■ Exercise requirements ■
Identify the line that contains "Acid Bottles" in the material. Output it and every line after it, unchanged, through the end.

━━━━━━

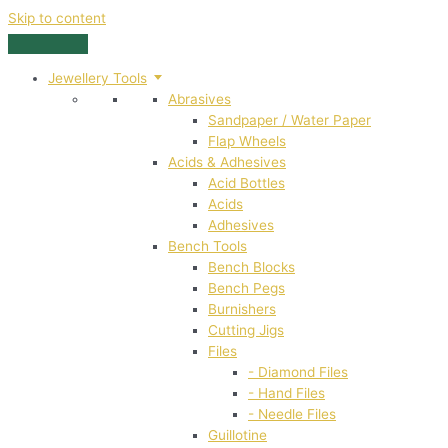
Skip to content
Jewellery Tools
Abrasives
Sandpaper / Water Paper
Flap Wheels
Acids & Adhesives
Acid Bottles
Acids
Adhesives
Bench Tools
Bench Blocks
Bench Pegs
Burnishers
Cutting Jigs
Files
- Diamond Files
- Hand Files
- Needle Files
Guillotine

━━━━━━

■ Result for this exercise ■
Acid Bottles
Acids
Adhesives
Bench Tools
Bench Blocks
Bench Pegs
Burnishers
Cutting Jigs
Files
- Diamond Files
- Hand Files
- Needle Files
Guillotine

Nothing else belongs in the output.